De bestreden uitspraak kan niet in stand blijven.
Blijkens het in 2.1.6 vermelde uittreksel uit het handelsregister was [D] op het moment waarop hij de in 2.1.2 genoemde volmacht ondertekende bevoegd namens [A] “allerhande beheerhandelingen” te verrichten. Er is geen reden waarom het verstrekken van een volmacht voor het voeren van een WOZ-procedure betreffende het bij de vennootschap in gebruik zijnde bedrijfspand niet als ‘beheer’ zou kunnen worden beschouwd.
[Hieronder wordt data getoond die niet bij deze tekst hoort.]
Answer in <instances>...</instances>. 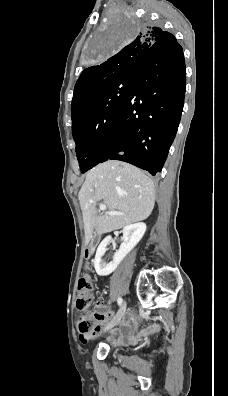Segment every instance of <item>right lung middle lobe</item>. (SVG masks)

Dit laat geen andere conclusie toe dan dat de volmacht bevoegd namens [A] is gegeven.
De stukken van het geding bieden geen aanknopingspunt voor het oordeel dat belanghebbende heeft willen terugkomen op die door haar rechtsvoorgangster gegeven volmacht, en evenmin voor een niet-ontvankelijkheid van het beroep om een andere reden.
2.6.
De Hoge Raad zal, doende wat het Hof had behoren te doen, de uitspraak van de Rechtbank vernietigen en de zaak op de voet van artikel 8:115 Awb terugwijzen naar de Rechtbank. De klachten behoeven voor het overige geen beoordeling.
4 Beslissing
De Hoge Raad:
verklaart het beroep in cassatie gegrond,
vernietigt de uitspraak van het Hof en de uitspraak van de Rechtbank,
wijst de zaak terug naar de Rechtbank Noord-Holland,
gelast dat het college van burgemeester en wethouders van de gemeente Heerhugowaard (hierna: het College) aan belanghebbende vergoedt het door deze ter zake van de behandeling van het beroep in cassatie betaalde griffierecht ten bedrage van € 501 en gelast dat de heffingsambtenaar van de gemeente Heerhugowaard (hierna: de heffingsambtenaar) aan belanghebbende vergoedt het bij het Hof betaalde griffierecht ter zake van de behandeling van de zaak voor het Hof ten bedrage van € 497 en het bij de Rechtbank betaalde griffierecht ter zake van de behandeling van de zaak voor de Rechtbank ten bedrage van € 331,
veroordeelt het College in de kosten van het geding in cassatie aan de zijde van belanghebbende, vastgesteld op € 990 voor beroepsmatig verleende rechtsbijstand, en
veroordeelt de heffingsambtenaar in de kosten van het geding voor het Hof aan de zijde van belanghebbende, vastgesteld op € 1238 voor beroepsmatig verleende rechtsbijstand en in de kosten van het geding voor de Rechtbank aan de zijde van belanghebbende, vastgesteld op € 990 voor beroepsmatig verleende rechtsbijstand.
Dit arrest is gewezen door de vice-president R.J. Koopman en de raadsheren M.A. Fierstra, Th. Groeneveld, J. Wortel en A.F.M.Q. Beukers-van Dooren, in tegenwoordigheid van de waarnemend griffier F. Treuren, en in het openbaar uitgesproken op 27 oktober 2017.